#### [Task to carry out]
Print all records exactly, pictures left out.

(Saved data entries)
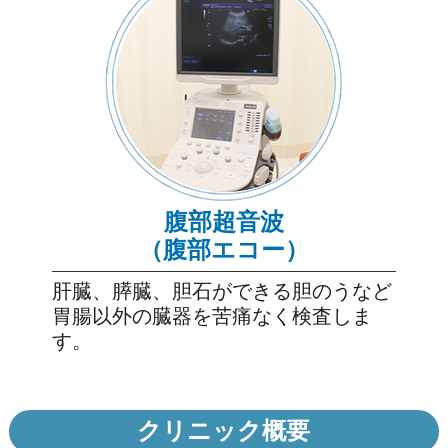
腹部超音波
（腹部エコー）
肝臓、膵臓、胆石ができる胆のうなど
胃腸以外の臓器を苦痛なく検査しま
す。
クリニック概要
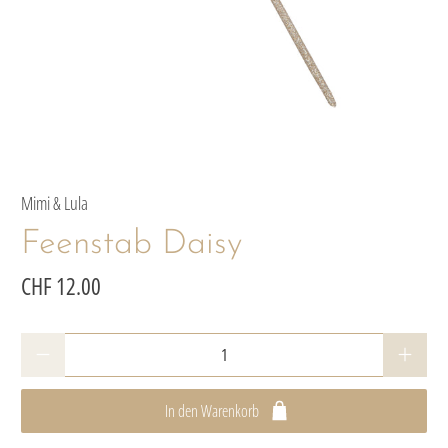
Mimi & Lula
Feenstab Daisy
CHF 12.00
Anzahl
In den Warenkorb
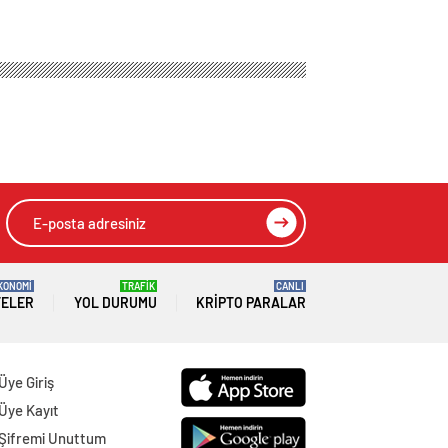
KONOMİ
TRAFİK
CANLI
TELER
YOL DURUMU
KRIPTO PARALAR
Üye Giriş
Üye Kayıt
Şifremi Unuttum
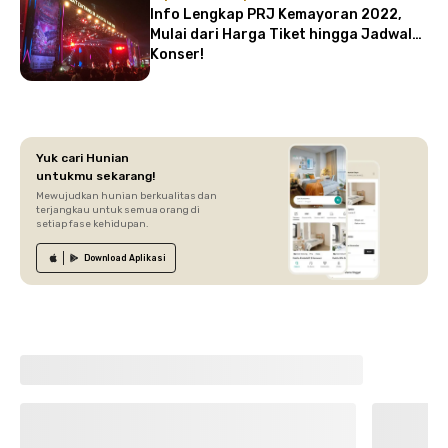
Info Lengkap PRJ Kemayoran 2022,
Mulai dari Harga Tiket hingga Jadwal
Konser!
Yuk cari Hunian
untukmu sekarang!
Mewujudkan hunian berkualitas dan
terjangkau untuk semua orang di
setiap fase kehidupan.
Download
Aplikasi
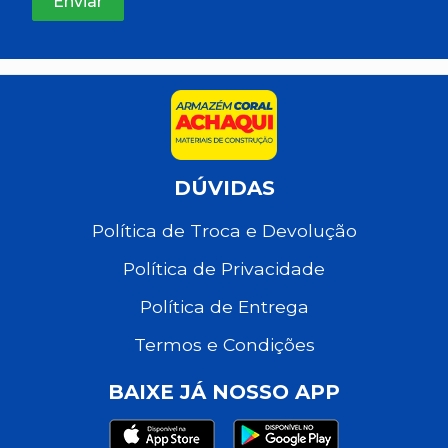
DÚVIDAS
Política de Troca e Devolução
Política de Privacidade
Política de Entrega
Termos e Condições
BAIXE JÁ NOSSO APP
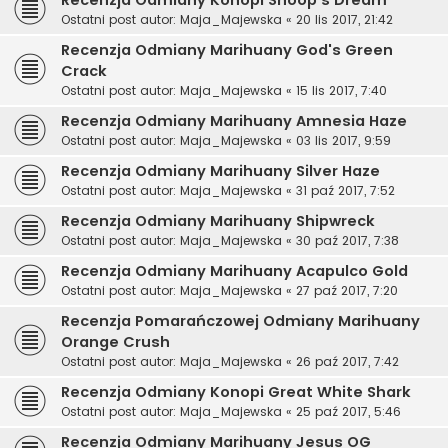
Ostatni post autor:
Maja_Majewska
«
20 lis 2017, 21:42
Recenzja Odmiany Marihuany God's Green
Crack
Ostatni post autor:
Maja_Majewska
«
15 lis 2017, 7:40
Recenzja Odmiany Marihuany Amnesia Haze
Ostatni post autor:
Maja_Majewska
«
03 lis 2017, 9:59
Recenzja Odmiany Marihuany Silver Haze
Ostatni post autor:
Maja_Majewska
«
31 paź 2017, 7:52
Recenzja Odmiany Marihuany Shipwreck
Ostatni post autor:
Maja_Majewska
«
30 paź 2017, 7:38
Recenzja Odmiany Marihuany Acapulco Gold
Ostatni post autor:
Maja_Majewska
«
27 paź 2017, 7:20
Recenzja Pomarańczowej Odmiany Marihuany
Orange Crush
Ostatni post autor:
Maja_Majewska
«
26 paź 2017, 7:42
Recenzja Odmiany Konopi Great White Shark
Ostatni post autor:
Maja_Majewska
«
25 paź 2017, 5:46
Recenzja Odmiany Marihuany Jesus OG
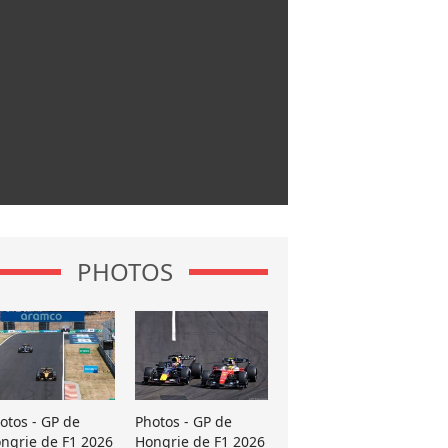
PHOTOS
otos - GP de
Photos - GP de
ngrie de F1 2026
Hongrie de F1 2026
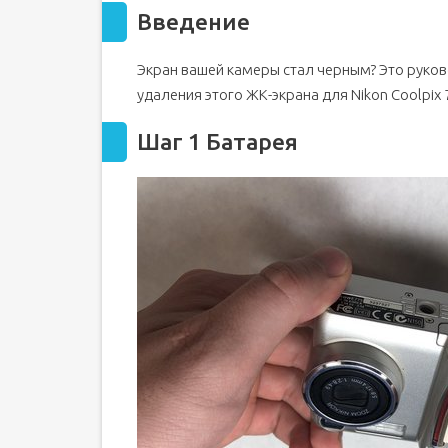
Введение
Экран вашей камеры стал черным? Это руко
удаления этого ЖК-экрана для Nikon Coolpix 
Шаг 1 Батарея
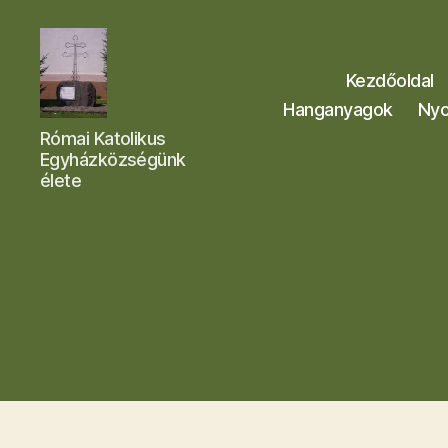
Kezdőoldal
Hanganyagok
Nyo
Letkési
Római Katolikus
Egyházközség
Egyházközségünk
élete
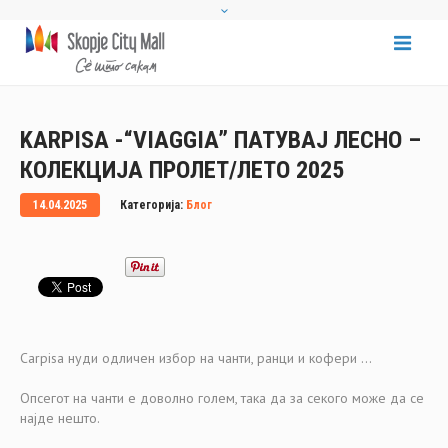
KARPISA -“VIAGGIA” ПАТУВАЈ ЛЕСНО –
КОЛЕКЦИЈА ПРОЛЕТ/ЛЕТО 2025
14.04.2025
Категорија:
Блог
Carpisa нуди одличен избор на чанти, ранци и кофери …
Опсегот на чанти е доволно голем, така да за секого може да се
најде нешто.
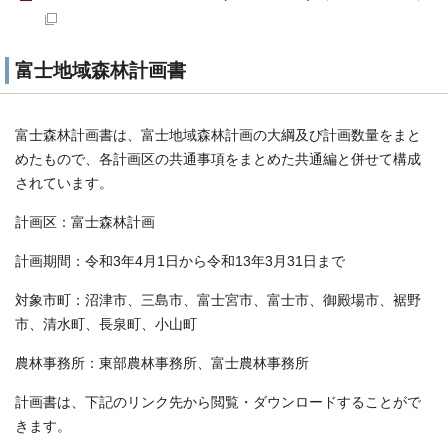
富士地域森林計画書
富士森林計画書は、富士地域森林計画の大綱及び計画数量をまと
めたもので、各計画区の共通事項をまとめた共通編と併せて構成
されています。
計画区：富士森林計画
計画期間：令和3年4月1日から令和13年3月31日まで
対象市町：沼津市、三島市、富士宮市、富士市、御殿場市、裾野
市、清水町、長泉町、小山町
農林事務所：東部農林事務所、富士農林事務所
計画書は、下記のリンク先から閲覧・ダウンロードすることがで
きます。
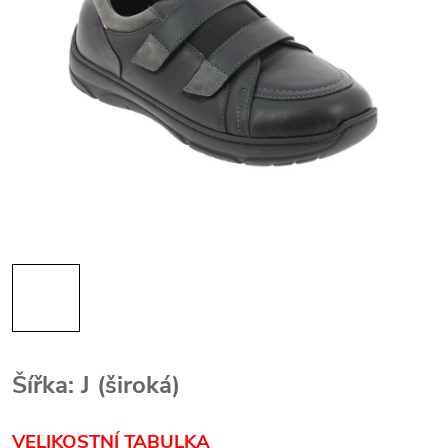
Šířka: J (široká)
VELIKOSTNÍ TABULKA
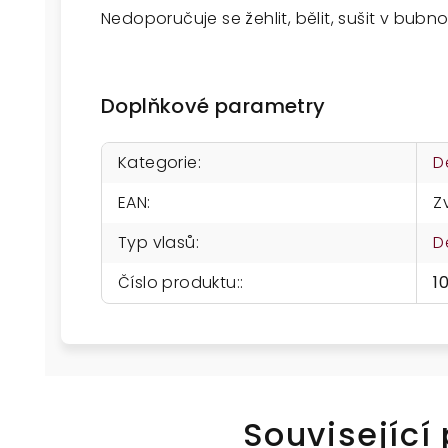
Nedoporučuje se žehlit, bělit, sušit v bubn
Doplňkové parametry
Kategorie
:
D
EAN
:
Z
Typ vlasů
:
D
Číslo produktu:
:
1
Související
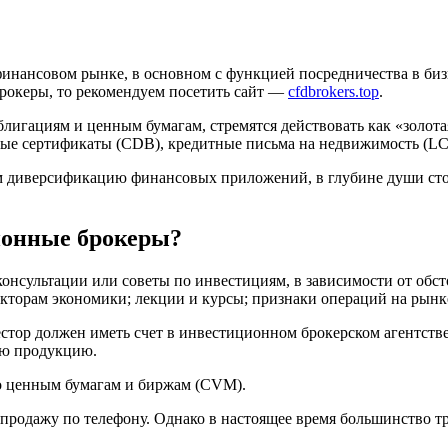
нансовом рынке, в основном с функцией посредничества в бизне
брокеры, то рекомендуем посетить сайт —
cfdbrokers.top
.
блигациям и ценным бумагам, стремятся действовать как «золот
ые сертификаты (CDB), кредитные письма на недвижимость (LCI
ам диверсификацию финансовых приложений, в глубине души сто
ионные брокеры?
консультации или советы по инвестициям, в зависимости от обс
секторам экономики; лекции и курсы; признаки операций на рынк
тор должен иметь счет в инвестиционном брокерском агентстве.
ю ​​продукцию.
о ценным бумагам и биржам (CVM).
продажу по телефону. Однако в настоящее время большинство тр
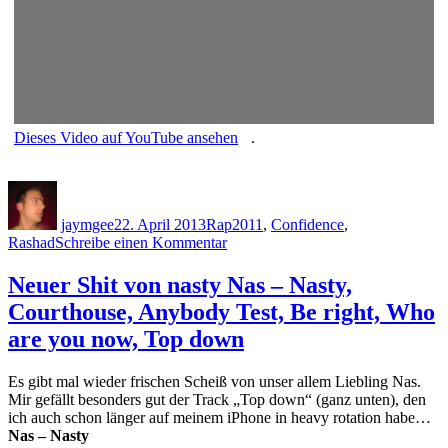
Dieses Video auf YouTube ansehen
.
Autor
Veröffentlicht
Kategorien
Schlagwörter
am
jaymgee
22. April 2013
Rap
2011
,
Confidence
,
zu
Rashad
Schreibe einen Kommentar
Rashad
&
Neuer Shit von nasty Nas – Nasty,
Confidence
Courthouse, Anybody Test, Be right, Who
–
Pen
are you now, Top down
On
Display
Es gibt mal wieder frischen Scheiß von unser allem Liebling Nas.
Mir gefällt besonders gut der Track „Top down“ (ganz unten), den
ich auch schon länger auf meinem iPhone in heavy rotation habe…
Nas – Nasty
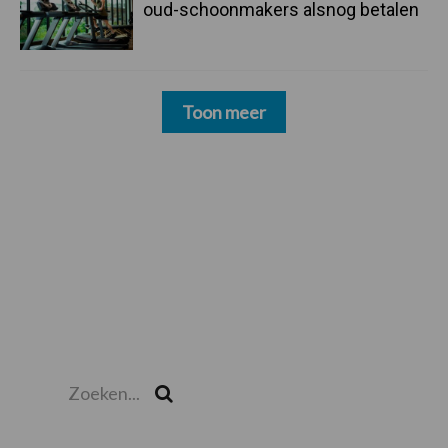
oud-schoonmakers alsnog betalen
Toon meer
Zoeken...
Zoek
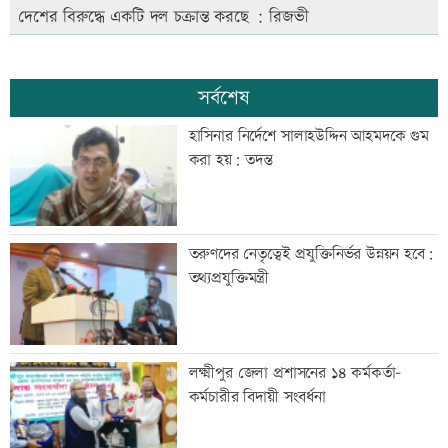
দেশের বিরুদ্ধে একটি দল চক্রান্ত করছে : রিজভী
সর্বশেষ
হাসিনার নির্দেশে সালাহউদ্দিন আহমদকে গুম
করা হয়: তদন্ত
তরুণদের নেতৃত্বেই প্রযুক্তিনির্ভর উন্নয়ন হবে:
তথ্যপ্রযুক্তিমন্ত্রী
লক্ষ্মীপুর জেলা প্রশাসনের ১৪ কর্মকর্তা-
কর্মচারীর বিদায়ী সংবর্ধনা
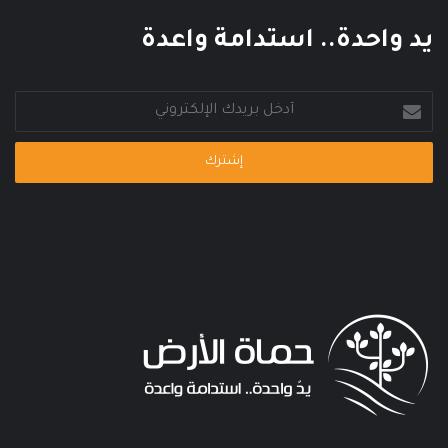
يد واحدة.. استدامة واعدة
أدخل
بريدك
الإلكتروني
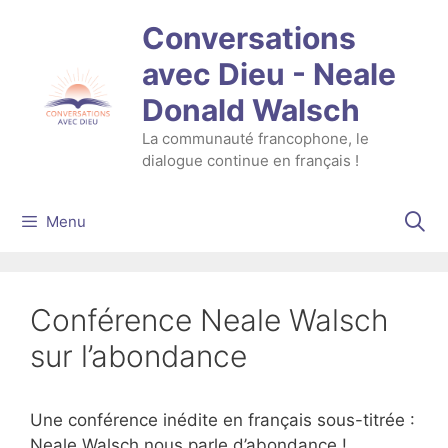
Aller
Conversations
au
contenu
avec Dieu - Neale
Donald Walsch
La communauté francophone, le
dialogue continue en français !
Menu
Conférence Neale Walsch
sur l’abondance
Une conférence inédite en français sous-titrée :
Neale Walsch nous parle d’abondance !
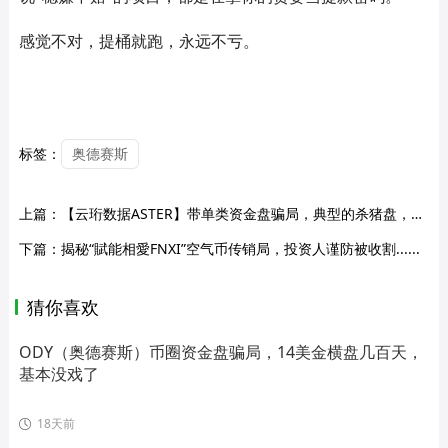
感觉不对，提桶就跑，永远不亏。
标签：
奥德赛斯
上篇：
【云珩数据ASTER】带单类资金盘骗局，典型的杀猪盘，远离！
下篇：
揭秘“賦能相愛FNXI”空气币传销局，投资人谨防被收割......
猜你喜欢
ODY（奥德赛斯）币圈资金盘骗局，14美金横盘几百天，
基本没戏了
18天前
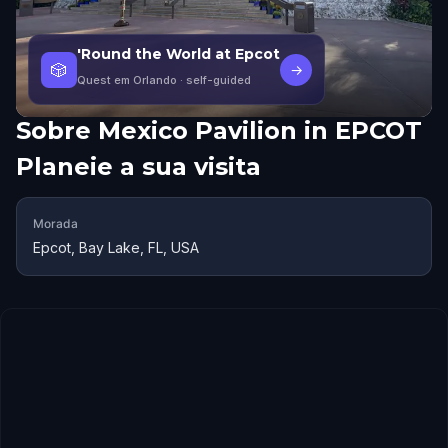
'Round the World at Epcot
🎲
→
Quest em Orlando
· self-guided
Sobre
Mexico Pavilion in EPCOT
Planeie a sua visita
Morada
Epcot, Bay Lake, FL, USA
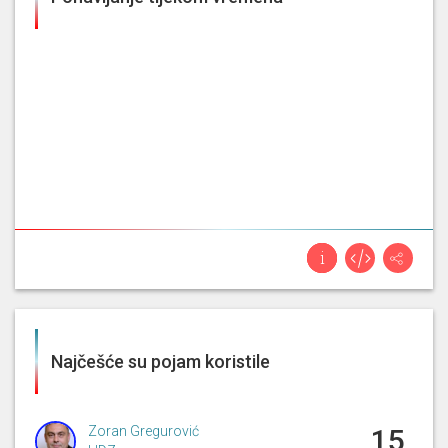
Najčešće su pojam koristile
Zoran Gregurović
15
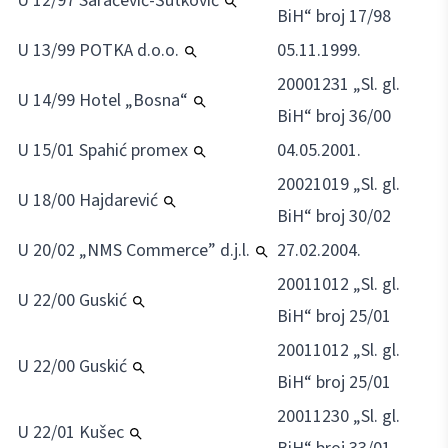
U 12/97 Saračević-Šutković
BiH“ broj 17/98
U 13/99 POTKA d.o.o.
05.11.1999.
20001231 „Sl. gl.
U 14/99 Hotel „Bosna“
BiH“ broj 36/00
U 15/01 Spahić promex
04.05.2001.
20021019 „Sl. gl.
U 18/00 Hajdarević
BiH“ broj 30/02
U 20/02 „NMS Commerce” d.j.l.
27.02.2004.
20011012 „Sl. gl.
U 22/00 Guskić
BiH“ broj 25/01
20011012 „Sl. gl.
U 22/00 Guskić
BiH“ broj 25/01
20011230 „Sl. gl.
U 22/01 Kušec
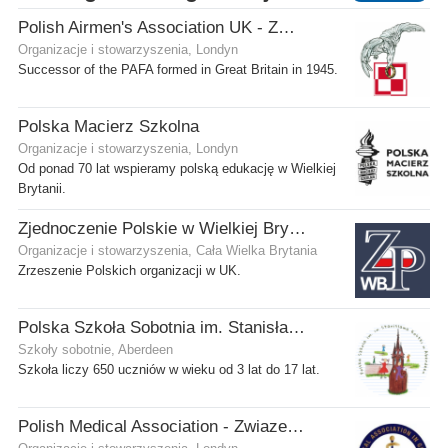
Polish Airmen's Association UK - Związek Lotników Polskich WB
Organizacje i stowarzyszenia, Londyn
Successor of the PAFA formed in Great Britain in 1945.
Polska Macierz Szkolna
Organizacje i stowarzyszenia, Londyn
Od ponad 70 lat wspieramy polską edukację w Wielkiej
Brytanii.
Zjednoczenie Polskie w Wielkiej Brytanii
Organizacje i stowarzyszenia, Cała Wielka Brytania
Zrzeszenie Polskich organizacji w UK.
Polska Szkoła Sobotnia im. Stanisława Kostki
Szkoły sobotnie, Aberdeen
Szkoła liczy 650 uczniów w wieku od 3 lat do 17 lat.
Polish Medical Association - Zwiazek Lekarzy Polskich w Wielkiej Brytanii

#### [Solved problem]
腹部超音波
（腹部エコー）
肝臓、膵臓、胆石ができる胆のうなど
胃腸以外の臓器を苦痛なく検査しま
す。
クリニック概要
Mimi & Lula
Feenstab Daisy
CHF 12.00
Anzahl
In den Warenkorb
KONOMİ
TRAFİK
CANLI
TELER
YOL DURUMU
KRIPTO PARALAR
Üye Giriş
Üye Kayıt
Şifremi Unuttum
Info Lengkap PRJ Kemayoran 2022,
Mulai dari Harga Tiket hingga Jadwal
Konser!
Yuk cari Hunian
untukmu sekarang!
Mewujudkan hunian berkualitas dan
terjangkau untuk semua orang di
setiap fase kehidupan.
Download
Aplikasi
DÚVIDAS
Política de Troca e Devolução
Política de Privacidade
Política de Entrega
Termos e Condições
BAIXE JÁ NOSSO APP
Ostatni post autor:
Maja_Majewska
«
20 lis 2017, 21:42
Recenzja Odmiany Marihuany God's Green
Crack
Ostatni post autor:
Maja_Majewska
«
15 lis 2017, 7:40
Recenzja Odmiany Marihuany Amnesia Haze
Ostatni post autor:
Maja_Majewska
«
03 lis 2017, 9:59
Recenzja Odmiany Marihuany Silver Haze
Ostatni post autor:
Maja_Majewska
«
31 paź 2017, 7:52
Recenzja Odmiany Marihuany Shipwreck
Ostatni post autor:
Maja_Majewska
«
30 paź 2017, 7:38
Recenzja Odmiany Marihuany Acapulco Gold
Ostatni post autor:
Maja_Majewska
«
27 paź 2017, 7:20
Recenzja Pomarańczowej Odmiany Marihuany
Orange Crush
Ostatni post autor:
Maja_Majewska
«
26 paź 2017, 7:42
Recenzja Odmiany Konopi Great White Shark
Ostatni post autor:
Maja_Majewska
«
25 paź 2017, 5:46
Recenzja Odmiany Marihuany Jesus OG
PHOTOS
otos - GP de
Photos - GP de
ngrie de F1 2026
Hongrie de F1 2026
Введение
Экран вашей камеры стал черным? Это руко
удаления этого ЖК-экрана для Nikon Coolpix 
Шаг 1 Батарея
Kezdőoldal
Hanganyagok
Nyo
Letkési
Római Katolikus
Egyházközség
Egyházközségünk
élete
KARPISA -“VIAGGIA” ПАТУВАЈ ЛЕСНО –
КОЛЕКЦИЈА ПРОЛЕТ/ЛЕТО 2025
14.04.2025
Категорија:
Блог
Carpisa нуди одличен избор на чанти, ранци и кофери …
Опсегот на чанти е доволно голем, така да за секого може да се
најде нешто.
富士地域森林計画書
富士森林計画書は、富士地域森林計画の大綱及び計画数量をまと
めたもので、各計画区の共通事項をまとめた共通編と併せて構成
されています。
計画区：富士森林計画
計画期間：令和3年4月1日から令和13年3月31日まで
対象市町：沼津市、三島市、富士宮市、富士市、御殿場市、裾野
市、清水町、長泉町、小山町
農林事務所：東部農林事務所、富士農林事務所
計画書は、下記のリンク先から閲覧・ダウンロードすることがで
きます。
Šířka: J (široká)
VELIKOSTNÍ TABULKA
Nedoporučuje se žehlit, bělit, sušit v bubn
Doplňkové parametry
Kategorie
:
D
EAN
:
Z
Typ vlasů
:
D
Číslo produktu:
:
1
Související
нансовом рынке, в основном с функцией посредничества в бизне
брокеры, то рекомендуем посетить сайт —
cfdbrokers.top
.
блигациям и ценным бумагам, стремятся действовать как «золот
ые сертификаты (CDB), кредитные письма на недвижимость (LCI
ам диверсификацию финансовых приложений, в глубине души сто
ионные брокеры?
консультации или советы по инвестициям, в зависимости от обс
секторам экономики; лекции и курсы; признаки операций на рынк
тор должен иметь счет в инвестиционном брокерском агентстве.
ю ​​продукцию.
о ценным бумагам и биржам (CVM).
продажу по телефону. Однако в настоящее время большинство тр
Dieses Video auf YouTube ansehen
.
Autor
Veröffentlicht
Kategorien
Schlagwörter
am
jaymgee
22. April 2013
Rap
2011
,
Confidence
,
zu
Rashad
Schreibe einen Kommentar
Rashad
&
Neuer Shit von nasty Nas – Nasty,
Confidence
Courthouse, Anybody Test, Be right, Who
–
Pen
are you now, Top down
On
Display
Es gibt mal wieder frischen Scheiß von unser allem Liebling Nas.
Mir gefällt besonders gut der Track „Top down“ (ganz unten), den
ich auch schon länger auf meinem iPhone in heavy rotation habe…
Nas – Nasty
oud-schoonmakers alsnog betalen
Toon meer
Zoeken...
Zoek
দেশের বিরুদ্ধে একটি দল চক্রান্ত করছে : রিজভী
সর্বশেষ
হাসিনার নির্দেশে সালাহউদ্দিন আহমদকে গুম
করা হয়: তদন্ত
তরুণদের নেতৃত্বেই প্রযুক্তিনির্ভর উন্নয়ন হবে:
তথ্যপ্রযুক্তিমন্ত্রী
লক্ষ্মীপুর জেলা প্রশাসনের ১৪ কর্মকর্তা-
কর্মচারীর বিদায়ী সংবর্ধনা
يد واحدة.. استدامة واعدة
أدخل
بريدك
الإلكتروني
Aller
Conversations
au
contenu
avec Dieu - Neale
Donald Walsch
La communauté francophone, le
dialogue continue en français !
Menu
Conférence Neale Walsch
sur l’abondance
Une conférence inédite en français sous-titrée :
Neale Walsch nous parle d’abondance !
感觉不对，提桶就跑，永远不亏。
标签：
奥德赛斯
上篇：
【云珩数据ASTER】带单类资金盘骗局，典型的杀猪盘，远离！
下篇：
揭秘“賦能相愛FNXI”空气币传销局，投资人谨防被收割......
猜你喜欢
ODY（奥德赛斯）币圈资金盘骗局，14美金横盘几百天，
基本没戏了
18天前
'Round the World at Epcot
🎲
→
Quest em Orlando
· self-guided
Sobre
Mexico Pavilion in EPCOT
Planeie a sua visita
Morada
Epcot, Bay Lake, FL, USA
Najčešće su pojam koristile
Zoran Gregurović
15
U 12/97 Saračević-Šutković
BiH“ broj 17/98
U 13/99 POTKA d.o.o.
05.11.1999.
20001231 „Sl. gl.
U 14/99 Hotel „Bosna“
BiH“ broj 36/00
U 15/01 Spahić promex
04.05.2001.
20021019 „Sl. gl.
U 18/00 Hajdarević
BiH“ broj 30/02
U 20/02 „NMS Commerce” d.j.l.
27.02.2004.
20011012 „Sl. gl.
U 22/00 Guskić
BiH“ broj 25/01
20011012 „Sl. gl.
U 22/00 Guskić
BiH“ broj 25/01
20011230 „Sl. gl.
U 22/01 Kušec
Polish Airmen's Association UK - Związek Lotników Polskich WB
Organizacje i stowarzyszenia, Londyn
Successor of the PAFA formed in Great Britain in 1945.
Polska Macierz Szkolna
Organizacje i stowarzyszenia, Londyn
Od ponad 70 lat wspieramy polską edukację w Wielkiej
Brytanii.
Zjednoczenie Polskie w Wielkiej Brytanii
Organizacje i stowarzyszenia, Cała Wielka Brytania
Zrzeszenie Polskich organizacji w UK.
Polska Szkoła Sobotnia im. Stanisława Kostki
Szkoły sobotnie, Aberdeen
Szkoła liczy 650 uczniów w wieku od 3 lat do 17 lat.
Polish Medical Association - Zwiazek Lekarzy Polskich w Wielkiej Brytanii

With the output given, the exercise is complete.